Human to Human The Podcast — Featuring Casey Tinnin (16 minutes) — Casey is one of my favorite people in the world. His energy and his honesty are very inviting. I met him through the United Church of Christ Next Generation Leadership Initiative, at which I’ve been faculty now for three years. Casey brings insight, wonder, compassion and so many other delicious slivers of aliveness in making space for people.

Fire & Water — CoVid Grief, Anger, Sadness, Confusion, Hope (12 minutes) — These all go together, don’t they. It’s important to give ourselves to hope. Or to witness it. It’s also important to give ourselves to the grief. Quanita Roberson and I reflect on such notions.

Fire & Water — Paying Attention, A Reflection (20 minutes) — This recording follows an online community call with people associated / interested in Fire & Water as a leadership program and rite of passage. A big part of Fire & Water is the ability to pay attention to the unseen as well as the seen. 



I’ve been in a kind of quest for much of my life. Sometimes knowing it. Often not knowing that’s what I was doing. It has been to understand more of what is happening underneath the obvious. For me it’s the thing under the thing under the thing (which often turns out not to be a thing). I have particular interest in the nuancing of working / being with groups. I have particular interest in the psychology and emotional intelligence that is inner world connected to outer world. The inner complexities of being humans. The outer expressions of structure and practice.
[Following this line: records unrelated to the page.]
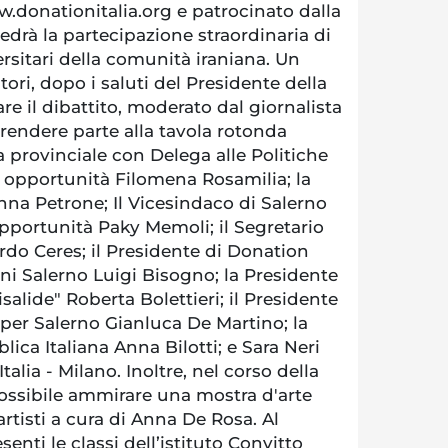
.donationitalia.org e patrocinato dalla
vedrà la partecipazione straordinaria di
rsitari della comunità iraniana. Un
ori, dopo i saluti del Presidente della
re il dibattito, moderato dal giornalista
rendere parte alla tavola rotonda
a provinciale con Delega alle Politiche
ri opportunità Filomena Rosamilia; la
Anna Petrone; Il Vicesindaco di Salerno
pportunità Paky Memoli; il Segretario
ardo Ceres; il Presidente di Donation
vani Salerno Luigi Bisogno; la Presidente
salide" Roberta Bolettieri; il Presidente
 per Salerno Gianluca De Martino; la
ica Italiana Anna Bilotti; e Sara Neri
talia - Milano. Inoltre, nel corso della
ossibile ammirare una mostra d'arte
artisti a cura di Anna De Rosa. Al
nti le classi dell’istituto Convitto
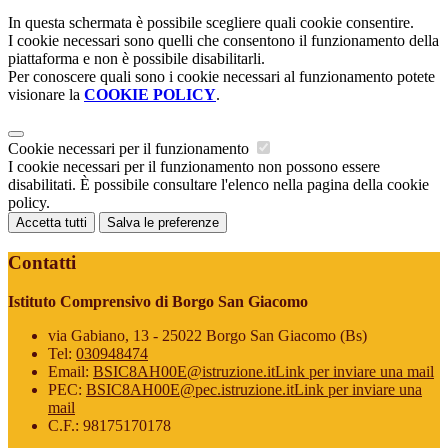
In questa schermata è possibile scegliere quali cookie consentire.
I cookie necessari sono quelli che consentono il funzionamento della
piattaforma e non è possibile disabilitarli.
Per conoscere quali sono i cookie necessari al funzionamento potete
visionare la
COOKIE POLICY
.
Cookie necessari per il funzionamento
I cookie necessari per il funzionamento non possono essere
disabilitati. È possibile consultare l'elenco nella pagina della cookie
policy.
Accetta tutti
Salva le preferenze
Contatti
Istituto Comprensivo di Borgo San Giacomo
via Gabiano, 13 - 25022 Borgo San Giacomo (Bs)
Tel:
030948474
Email:
BSIC8AH00E@istruzione.it
Link per inviare una mail
PEC:
BSIC8AH00E@pec.istruzione.it
Link per inviare una
mail
C.F.: 98175170178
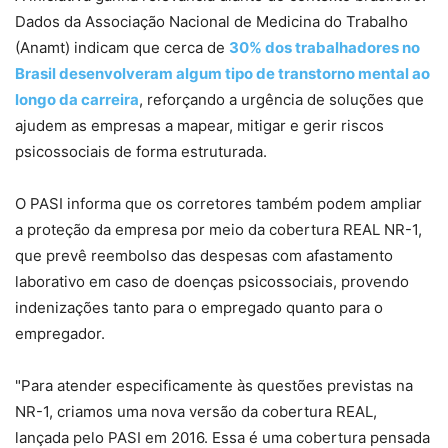
Dados da Associação Nacional de Medicina do Trabalho
(Anamt) indicam que cerca de
30% dos trabalhadores no
Brasil desenvolveram algum tipo de transtorno mental ao
longo da carreira
, reforçando a urgência de soluções que
ajudem as empresas a mapear, mitigar e gerir riscos
psicossociais de forma estruturada.
O PASI informa que os corretores também podem ampliar
a proteção da empresa por meio da cobertura REAL NR-1,
que prevê reembolso das despesas com afastamento
laborativo em caso de doenças psicossociais, provendo
indenizações tanto para o empregado quanto para o
empregador.
"Para atender especificamente às questões previstas na
NR-1, criamos uma nova versão da cobertura REAL,
lançada pelo PASI em 2016. Essa é uma cobertura pensada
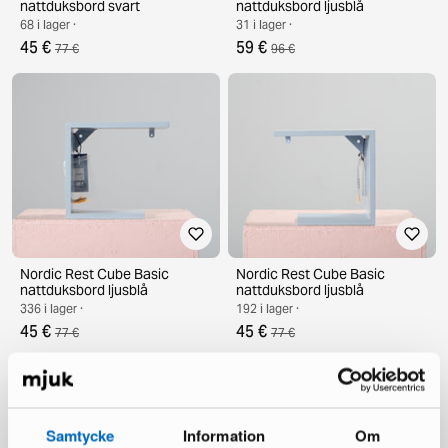
nattduksbord svart
nattduksbord ljusblå
68 i lager ·
31 i lager ·
45 €
59 €
77 €
96 €
Nordic Rest Cube Basic
Nordic Rest Cube Basic
nattduksbord ljusblå
nattduksbord ljusblå
336 i lager ·
192 i lager ·
45 €
45 €
77 €
77 €
Samtycke
Information
Om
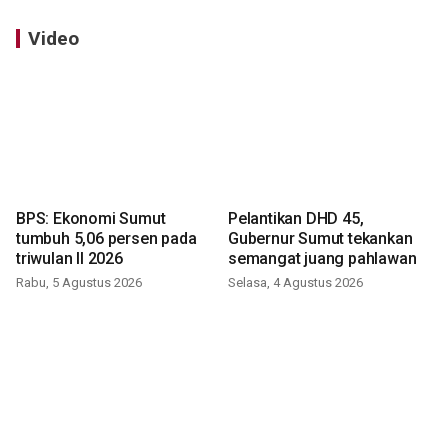
Video
BPS: Ekonomi Sumut
Pelantikan DHD 45,
tumbuh 5,06 persen pada
Gubernur Sumut tekankan
triwulan II 2026
semangat juang pahlawan
Rabu, 5 Agustus 2026
Selasa, 4 Agustus 2026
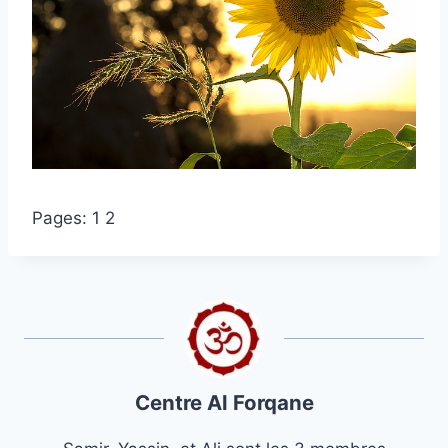
Pages:
1
2
Centre Al Forqane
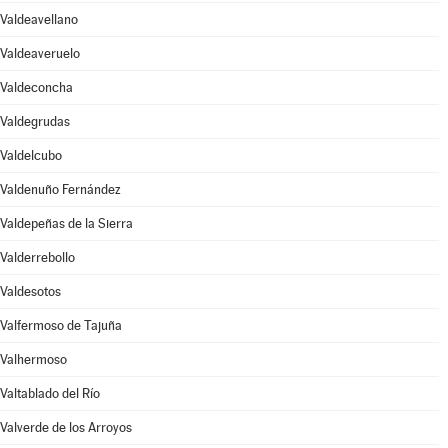
Valdeavellano
Valdeaveruelo
Valdeconcha
Valdegrudas
Valdelcubo
Valdenuño Fernández
Valdepeñas de la Sierra
Valderrebollo
Valdesotos
Valfermoso de Tajuña
Valhermoso
Valtablado del Río
Valverde de los Arroyos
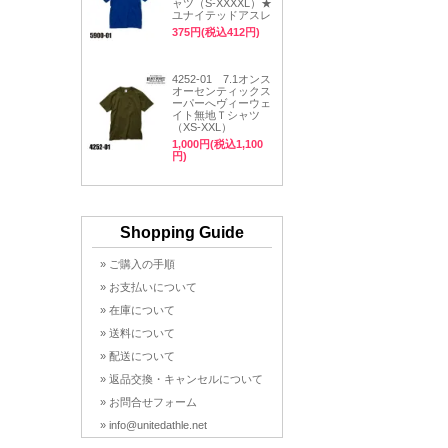
ャツ（S-XXXXL）★
ユナイテッドアスレ
375円(税込412円)
4252-01 7.1オンス
オーセンティックス
ーパーへヴィーウェ
イト無地Ｔシャツ
（XS-XXL）
1,000円(税込1,100
円)
Shopping Guide
» ご購入の手順
» お支払いについて
» 在庫について
» 送料について
» 配送について
» 返品交換・キャンセルについて
» お問合せフォーム
» info@unitedathle.net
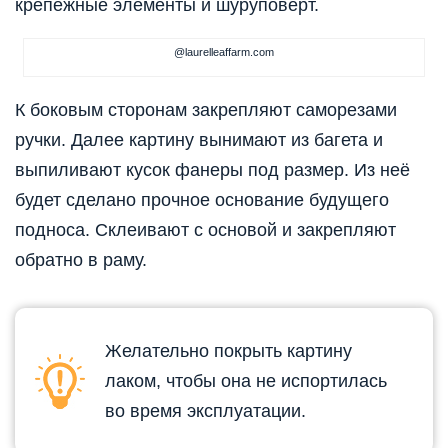
крепёжные элементы и шуруповёрт.
@laurelleaffarm.com
К боковым сторонам закрепляют саморезами
ручки. Далее картину вынимают из багета и
выпиливают кусок фанеры под размер. Из неё
будет сделано прочное основание будущего
подноса. Склеивают с основой и закрепляют
обратно в раму.
Желательно покрыть картину
лаком, чтобы она не испортилась
во время эксплуатации.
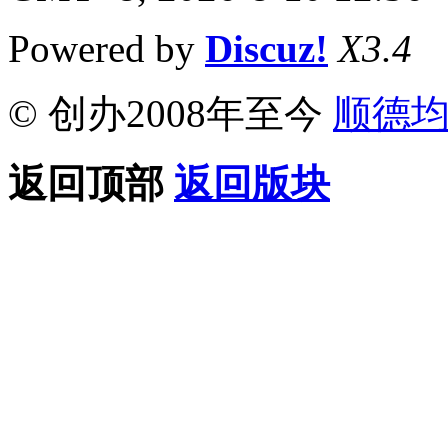
Powered by
Discuz!
X3.4
© 创办2008年至今
顺德
返回顶部
返回版块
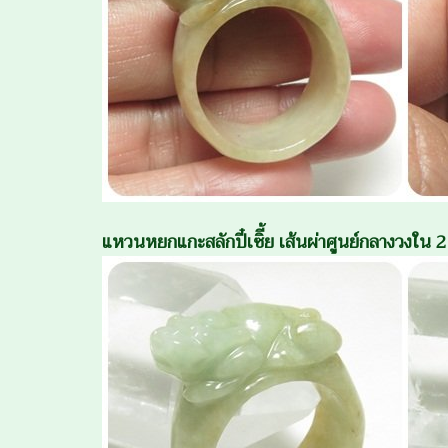
แหวนหยกแกะสลักปี๋เซิี้ย เส้นผ่าศูนย์กลางวงใ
Lately a version of this quest has been to ask, “What’s the secret?” Or, “What’s the special sauce?” For me, those questions are a bit of code for, “What’s the most simple essence of practice that we are trying to cultivate together?” I’ve been in deep convening with Fire & Water Leadership Cohort over five days (chairs above in circle awaiting arrival of our group of 19 to do some secret-hunting). I’ve been in full staff retreat for a community organizing team for five hours. I’ve been in deep friendship and colleaguing.

These last few days I’ve explored if the “secret” is about permission, which isn’t really a word that I even like that much. “Permission” stirs us too many images and experiences of over-exuberant authority or over-used rules. So many organizations over the last decades have insisted on a kind of control that prevents most of us from even being human together. We’ve been required to check our emotions or our insights or our holistic, complex selves.
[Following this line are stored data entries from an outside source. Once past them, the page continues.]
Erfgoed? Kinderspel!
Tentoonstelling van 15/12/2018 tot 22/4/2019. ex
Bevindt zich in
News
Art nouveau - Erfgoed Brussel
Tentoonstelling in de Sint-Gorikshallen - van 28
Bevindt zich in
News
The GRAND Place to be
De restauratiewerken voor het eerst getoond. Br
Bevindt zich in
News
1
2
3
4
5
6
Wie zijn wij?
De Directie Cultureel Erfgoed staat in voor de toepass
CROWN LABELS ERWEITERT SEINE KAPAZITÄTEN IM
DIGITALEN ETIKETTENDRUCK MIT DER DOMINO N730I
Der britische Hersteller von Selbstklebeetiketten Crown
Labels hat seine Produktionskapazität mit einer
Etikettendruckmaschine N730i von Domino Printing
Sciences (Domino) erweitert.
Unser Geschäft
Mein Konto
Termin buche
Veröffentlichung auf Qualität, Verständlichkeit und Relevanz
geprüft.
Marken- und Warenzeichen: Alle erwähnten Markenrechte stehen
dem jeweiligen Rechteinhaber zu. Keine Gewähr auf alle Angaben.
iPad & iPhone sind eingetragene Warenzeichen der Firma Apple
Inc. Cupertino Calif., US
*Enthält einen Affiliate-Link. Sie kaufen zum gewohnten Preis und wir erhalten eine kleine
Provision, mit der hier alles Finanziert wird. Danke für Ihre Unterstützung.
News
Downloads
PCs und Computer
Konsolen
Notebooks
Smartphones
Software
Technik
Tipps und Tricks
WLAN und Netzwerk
Despite all the oddities that such restraints have created, I’ve been noticing that people in most places are really hungry to just be more of themselves. To connect with colleagues. To show some emotions. To ask real questions. To share stories. To dare to wonder and wander together. To celebrate. To share worries. To offer solutions. To offer improvements. And a bunch more. Permission, often found in a little shape of an exercise of turning to one another, opens more of us to more of us — I often count on some simple partner conversations that extend permission to show up. It’s not rocket science. But it does seem to create a rocket level of joy and appreciation and desire to go further together.

Here’s to the snippets of permission, and modeling, and honest presence that bring more of us in to the room to do the work, or the connecting that so many of us hunger for.

Intersection of Seasons

I’m at Hope Springs Institute near Peebles, Ohio. It is home and hearth for the learning cohort, Fire & Water.

These last days have been very wet. Oodles or rain. It’s kind of cozy. It has tucked in feeling. It invites a leaning in together for our group of 19.

In the picture above, I quite love the intersection of seasons. There’s a bit of remnant summer and early fall in the flowers. There are leaves changed and falling to the ground. There’s something about the crossover spaces that I’m drawn to.

And, in people. In this group. The intersections of story — for commonality and for difference — these are quite rich.

I’m glad for that.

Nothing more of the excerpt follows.